Theoretically auctioning could work, as long as manufacturers combined auctioning with the anti-scalping measures proposed by me and others to limit purchases to 1 or 2 cards per consumer. Then again, it would only fix the scalping problem but not the overpriced hardware problem, and at the end it might still end up making the product even more expensive than with the current scalping market.
 
I think this is a very optimistic assumption, almost naively so. I say scalpers would probably keep outbidding most buyers (even using bots for that) and still hoarding the cards to resell at even higher prices. Maybe it could partially fix the issue if the prices asked by scalpers to keep their rackets profitable reach a point where most people won't purchase new cards anymore, but like all else about this, that's a big maybe.

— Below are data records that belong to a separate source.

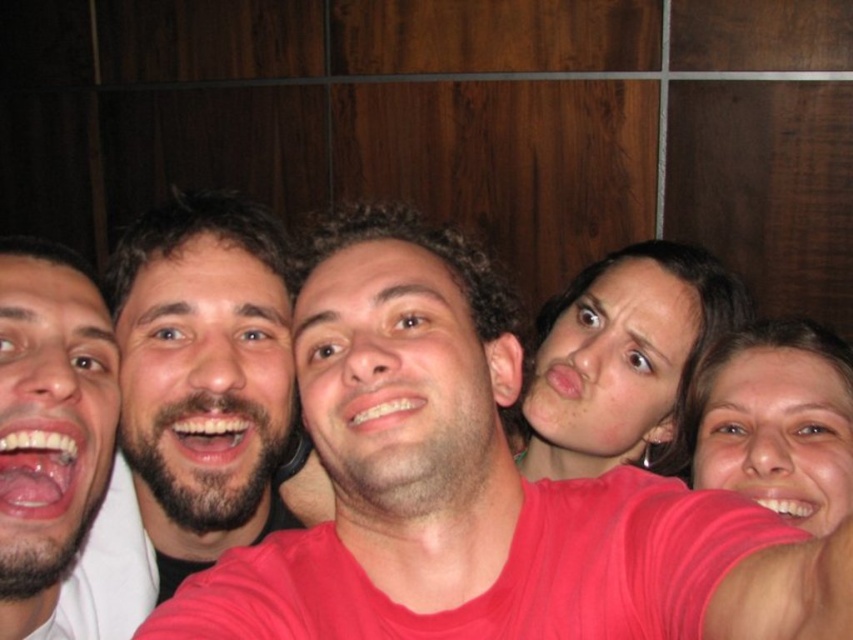 Which is more to the left, pink fabric shirt at center or smooth skin face at center?

pink fabric shirt at center is more to the left.

This screenshot has width=853, height=640. What are the coordinates of `pink fabric shirt at center` in the screenshot? It's located at (480, 486). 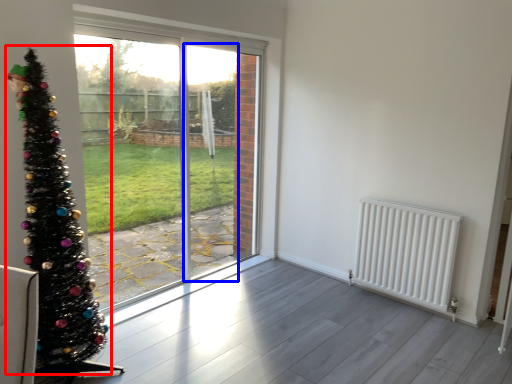 Question: Which of the following is the farthest to the observer, christmas tree (highlighted by a red box) or screen door (highlighted by a blue box)?

Choices:
 (A) christmas tree
 (B) screen door

Answer: (B) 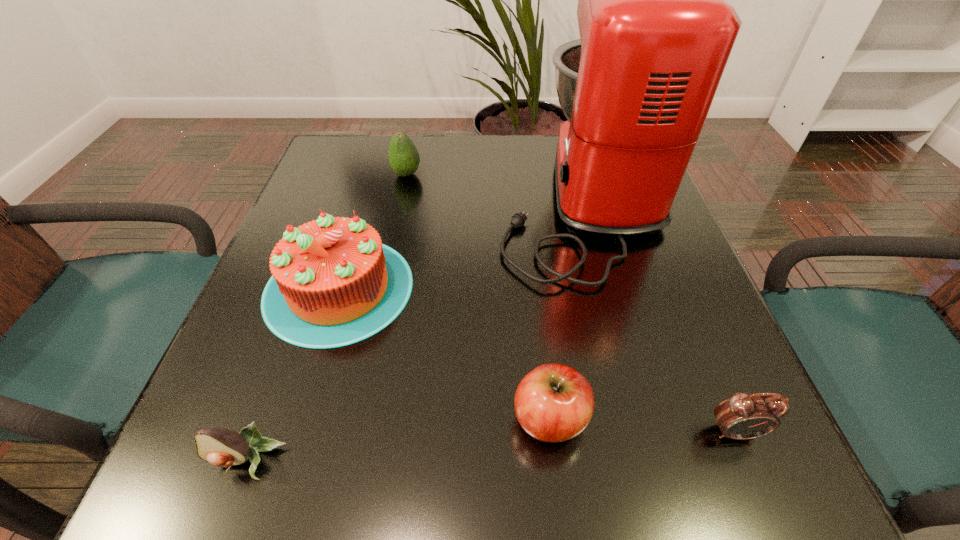 Where is `free location located 0.110m on the front of the right avocado`? This screenshot has height=540, width=960. free location located 0.110m on the front of the right avocado is located at coordinates (398, 212).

Don't forget about the crypto miners, too. They probably will also keep outbidding consumers and buying from scalpers to hoard cards no matter how high the prices.

Theoretically auctioning could work, as long as manufacturers combined auctioning with the anti-scalping measures proposed by me and others to limit purchases to 1 or 2 cards per consumer. Then again, it would only fix the scalping problem but not the overpriced hardware problem, and at the end it might still end up making the product even more expensive than with the current scalping market.
Who is going to pay those higher prices? If they're high bidders, then almost by definition they're going to have a very hard time finding anyone willing to pay more(this of course assumes that the auction is well designed so it's not possible to place a new bid 0.1 seconds before the auction ends and win by default, regardless of whether anyone else would be willing to pay more - but even if that's not the case, the auction prices would stabilize at a level where scalping doesn't work since we're talking about thousands of units being auctioned).

And yeah, as I already said, this has a host of other problems and would do nothing to deter miners, but I don't see how it would fail to solve the specific problem of scalping.